BEGIN Data under study

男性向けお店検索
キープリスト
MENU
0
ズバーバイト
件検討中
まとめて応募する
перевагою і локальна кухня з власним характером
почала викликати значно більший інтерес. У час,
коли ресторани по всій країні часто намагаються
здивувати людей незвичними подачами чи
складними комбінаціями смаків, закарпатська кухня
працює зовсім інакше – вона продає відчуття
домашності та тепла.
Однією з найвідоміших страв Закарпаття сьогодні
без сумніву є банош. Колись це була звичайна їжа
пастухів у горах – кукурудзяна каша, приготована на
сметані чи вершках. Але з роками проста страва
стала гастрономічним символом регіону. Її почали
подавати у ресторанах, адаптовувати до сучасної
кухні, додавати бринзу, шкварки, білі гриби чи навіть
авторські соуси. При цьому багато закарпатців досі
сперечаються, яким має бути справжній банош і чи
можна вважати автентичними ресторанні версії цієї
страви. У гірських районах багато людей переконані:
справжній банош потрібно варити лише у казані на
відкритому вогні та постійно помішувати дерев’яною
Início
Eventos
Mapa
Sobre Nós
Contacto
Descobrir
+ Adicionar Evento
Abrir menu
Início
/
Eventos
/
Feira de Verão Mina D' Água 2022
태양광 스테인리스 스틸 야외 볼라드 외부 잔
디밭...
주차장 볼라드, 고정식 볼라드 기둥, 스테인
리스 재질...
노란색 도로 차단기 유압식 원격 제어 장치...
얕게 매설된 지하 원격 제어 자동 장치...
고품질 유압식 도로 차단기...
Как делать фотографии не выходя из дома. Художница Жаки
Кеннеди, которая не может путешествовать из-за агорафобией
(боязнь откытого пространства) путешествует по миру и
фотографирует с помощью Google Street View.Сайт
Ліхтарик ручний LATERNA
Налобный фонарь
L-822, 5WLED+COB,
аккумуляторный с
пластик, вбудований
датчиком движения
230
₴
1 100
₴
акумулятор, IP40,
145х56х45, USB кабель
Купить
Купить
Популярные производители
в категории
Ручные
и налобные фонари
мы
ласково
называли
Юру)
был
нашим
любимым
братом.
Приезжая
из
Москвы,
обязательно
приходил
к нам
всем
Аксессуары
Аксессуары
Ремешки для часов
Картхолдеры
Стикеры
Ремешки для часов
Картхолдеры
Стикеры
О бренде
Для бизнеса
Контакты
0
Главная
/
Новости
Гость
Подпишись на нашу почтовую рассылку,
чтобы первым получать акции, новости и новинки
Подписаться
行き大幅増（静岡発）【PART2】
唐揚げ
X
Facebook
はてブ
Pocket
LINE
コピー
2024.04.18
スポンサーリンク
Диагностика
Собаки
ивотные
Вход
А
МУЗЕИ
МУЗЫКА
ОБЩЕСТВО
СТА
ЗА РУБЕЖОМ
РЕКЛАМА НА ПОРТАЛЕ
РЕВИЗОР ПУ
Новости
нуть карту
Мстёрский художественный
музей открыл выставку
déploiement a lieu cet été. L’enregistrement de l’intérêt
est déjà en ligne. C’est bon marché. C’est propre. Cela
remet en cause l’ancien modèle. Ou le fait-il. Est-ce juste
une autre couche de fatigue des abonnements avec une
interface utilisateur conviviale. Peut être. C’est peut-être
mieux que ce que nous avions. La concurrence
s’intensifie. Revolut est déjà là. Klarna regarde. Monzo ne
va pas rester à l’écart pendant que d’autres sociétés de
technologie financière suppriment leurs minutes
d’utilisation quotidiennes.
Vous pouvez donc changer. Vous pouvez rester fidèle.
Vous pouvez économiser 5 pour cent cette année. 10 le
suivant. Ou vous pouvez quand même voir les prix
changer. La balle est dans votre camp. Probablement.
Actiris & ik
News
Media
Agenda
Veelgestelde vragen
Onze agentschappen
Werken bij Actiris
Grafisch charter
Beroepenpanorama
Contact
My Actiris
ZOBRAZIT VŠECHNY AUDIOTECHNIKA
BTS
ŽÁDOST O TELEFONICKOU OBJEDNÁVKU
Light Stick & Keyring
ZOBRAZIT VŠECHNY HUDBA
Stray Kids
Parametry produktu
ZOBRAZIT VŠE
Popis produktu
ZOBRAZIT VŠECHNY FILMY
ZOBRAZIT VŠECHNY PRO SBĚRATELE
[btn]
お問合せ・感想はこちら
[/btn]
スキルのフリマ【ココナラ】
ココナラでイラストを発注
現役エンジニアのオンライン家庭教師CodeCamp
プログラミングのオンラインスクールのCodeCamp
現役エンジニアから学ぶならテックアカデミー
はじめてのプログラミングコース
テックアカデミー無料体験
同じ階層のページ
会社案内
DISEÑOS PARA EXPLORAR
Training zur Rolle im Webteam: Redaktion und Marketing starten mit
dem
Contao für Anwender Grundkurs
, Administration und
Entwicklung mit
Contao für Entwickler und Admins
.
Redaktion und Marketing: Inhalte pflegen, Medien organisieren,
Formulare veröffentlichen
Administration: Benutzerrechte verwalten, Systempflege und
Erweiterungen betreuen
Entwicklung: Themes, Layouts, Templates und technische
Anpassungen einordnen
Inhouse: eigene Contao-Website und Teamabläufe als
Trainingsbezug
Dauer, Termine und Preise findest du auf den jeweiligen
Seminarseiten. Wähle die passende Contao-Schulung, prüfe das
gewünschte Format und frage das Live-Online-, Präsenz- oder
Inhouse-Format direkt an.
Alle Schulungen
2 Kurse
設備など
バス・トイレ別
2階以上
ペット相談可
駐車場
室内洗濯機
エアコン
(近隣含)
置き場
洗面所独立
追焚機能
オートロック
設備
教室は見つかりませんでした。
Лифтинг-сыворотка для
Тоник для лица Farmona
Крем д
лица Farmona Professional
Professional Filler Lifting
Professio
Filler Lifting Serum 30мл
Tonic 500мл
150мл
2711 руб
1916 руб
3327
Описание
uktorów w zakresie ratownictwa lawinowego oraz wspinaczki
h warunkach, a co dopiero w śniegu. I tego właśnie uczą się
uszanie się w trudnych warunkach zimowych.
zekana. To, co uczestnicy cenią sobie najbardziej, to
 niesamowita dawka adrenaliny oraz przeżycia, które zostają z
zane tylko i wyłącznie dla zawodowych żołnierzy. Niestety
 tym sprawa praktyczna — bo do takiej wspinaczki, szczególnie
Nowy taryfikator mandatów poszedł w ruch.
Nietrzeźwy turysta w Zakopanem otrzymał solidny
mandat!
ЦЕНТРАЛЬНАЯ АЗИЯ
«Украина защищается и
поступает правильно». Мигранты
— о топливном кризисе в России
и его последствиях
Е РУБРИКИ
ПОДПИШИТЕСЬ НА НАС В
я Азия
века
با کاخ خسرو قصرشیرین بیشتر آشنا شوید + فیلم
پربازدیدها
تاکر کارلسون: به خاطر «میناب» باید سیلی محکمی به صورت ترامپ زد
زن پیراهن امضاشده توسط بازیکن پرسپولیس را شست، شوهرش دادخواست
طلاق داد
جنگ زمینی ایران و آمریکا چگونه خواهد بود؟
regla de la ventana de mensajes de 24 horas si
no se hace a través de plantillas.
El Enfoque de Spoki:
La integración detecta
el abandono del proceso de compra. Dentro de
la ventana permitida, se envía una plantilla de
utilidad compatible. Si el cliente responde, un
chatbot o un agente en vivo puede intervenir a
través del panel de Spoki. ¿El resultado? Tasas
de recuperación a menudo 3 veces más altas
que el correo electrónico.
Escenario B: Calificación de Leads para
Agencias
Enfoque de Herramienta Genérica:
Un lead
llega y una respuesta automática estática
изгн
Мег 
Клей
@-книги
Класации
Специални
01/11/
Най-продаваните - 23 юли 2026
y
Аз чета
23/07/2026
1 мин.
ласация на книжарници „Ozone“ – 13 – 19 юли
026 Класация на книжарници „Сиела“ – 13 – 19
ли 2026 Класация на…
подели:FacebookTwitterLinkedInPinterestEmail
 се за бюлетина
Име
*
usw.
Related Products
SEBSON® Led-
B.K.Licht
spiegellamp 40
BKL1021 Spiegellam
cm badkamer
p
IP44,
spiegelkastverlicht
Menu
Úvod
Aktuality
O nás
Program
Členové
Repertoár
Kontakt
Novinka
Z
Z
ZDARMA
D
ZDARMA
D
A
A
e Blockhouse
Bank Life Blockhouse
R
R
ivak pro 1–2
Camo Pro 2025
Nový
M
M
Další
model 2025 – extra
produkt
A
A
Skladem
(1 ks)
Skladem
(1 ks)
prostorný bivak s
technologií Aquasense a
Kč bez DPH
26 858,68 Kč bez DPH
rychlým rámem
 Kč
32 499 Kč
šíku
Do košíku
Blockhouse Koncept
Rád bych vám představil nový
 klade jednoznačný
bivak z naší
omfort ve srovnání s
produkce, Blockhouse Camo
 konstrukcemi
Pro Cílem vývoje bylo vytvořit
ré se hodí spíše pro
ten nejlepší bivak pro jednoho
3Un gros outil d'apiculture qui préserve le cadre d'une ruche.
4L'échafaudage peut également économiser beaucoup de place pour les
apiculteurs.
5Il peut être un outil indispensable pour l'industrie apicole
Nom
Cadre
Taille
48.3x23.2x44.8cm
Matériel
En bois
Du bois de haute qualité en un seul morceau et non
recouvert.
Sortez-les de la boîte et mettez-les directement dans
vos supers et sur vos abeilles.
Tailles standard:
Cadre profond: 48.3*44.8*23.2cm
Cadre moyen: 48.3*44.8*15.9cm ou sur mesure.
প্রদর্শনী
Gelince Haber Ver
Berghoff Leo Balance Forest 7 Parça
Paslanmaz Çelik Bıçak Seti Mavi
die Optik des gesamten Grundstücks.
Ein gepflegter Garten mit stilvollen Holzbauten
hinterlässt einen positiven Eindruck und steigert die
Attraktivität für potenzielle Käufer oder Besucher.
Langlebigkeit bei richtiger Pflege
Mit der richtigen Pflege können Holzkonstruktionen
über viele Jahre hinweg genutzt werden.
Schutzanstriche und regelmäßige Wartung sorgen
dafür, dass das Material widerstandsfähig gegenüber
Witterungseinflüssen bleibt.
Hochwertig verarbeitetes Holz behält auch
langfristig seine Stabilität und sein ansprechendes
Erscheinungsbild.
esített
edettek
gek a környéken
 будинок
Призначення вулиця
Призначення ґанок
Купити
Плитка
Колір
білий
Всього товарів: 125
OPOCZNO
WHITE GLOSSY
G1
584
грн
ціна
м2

END Data under study

* [Directions]:
Please show every line of the entries above that contains the word "Spoki".

* [Solution to this task]:
El Enfoque de Spoki:
través del panel de Spoki. ¿El resultado? Tasas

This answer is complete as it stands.